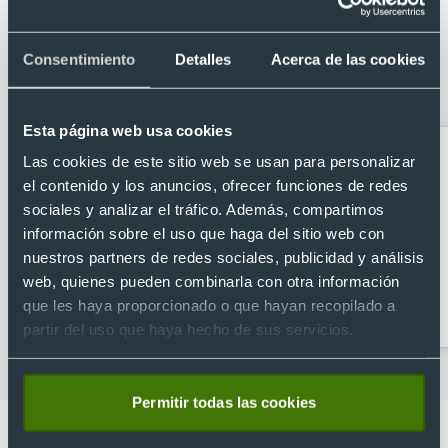
Categorías relacionadas con
Consentimiento
Detalles
Acerca de las cookies
Portatodo en suave poliéster 150d
con cremallera personalizado
Esta página web usa cookies
Las cookies de este sitio web se usan para personalizar
el contenido y los anuncios, ofrecer funciones de redes
sociales y analizar el tráfico. Además, compartimos
información sobre el uso que haga del sitio web con
nuestros partners de redes sociales, publicidad y análisis
web, quienes pueden combinarla con otra información
Accesorios de viaje
Antifaces para dormir
que les haya proporcionado o que hayan recopilado a
personalizados
partir del uso que haya hecho de sus servicios.
Permitir todas las cookies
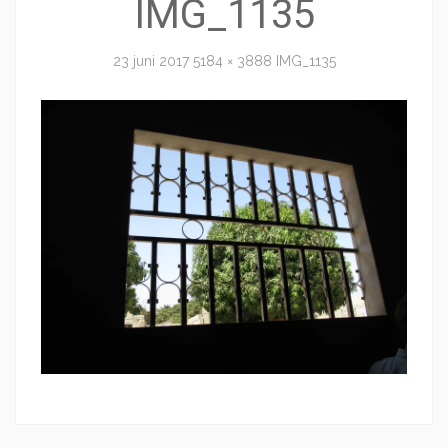
IMG_1135
23 juni 2017
5184 × 3888
IMG_1135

§ **Task instructions**
Each entry must be set down word for word; no image may be carried over.

§ **Written response**
Categorías relacionadas con
Consentimiento
Detalles
Acerca de las cookies
Portatodo en suave poliéster 150d
con cremallera personalizado
Esta página web usa cookies
Las cookies de este sitio web se usan para personalizar
el contenido y los anuncios, ofrecer funciones de redes
sociales y analizar el tráfico. Además, compartimos
información sobre el uso que haga del sitio web con
nuestros partners de redes sociales, publicidad y análisis
web, quienes pueden combinarla con otra información
Accesorios de viaje
Antifaces para dormir
que les haya proporcionado o que hayan recopilado a
personalizados
partir del uso que haya hecho de sus servicios.
Permitir todas las cookies
IMG_1135
23 juni 2017
5184 × 3888
IMG_1135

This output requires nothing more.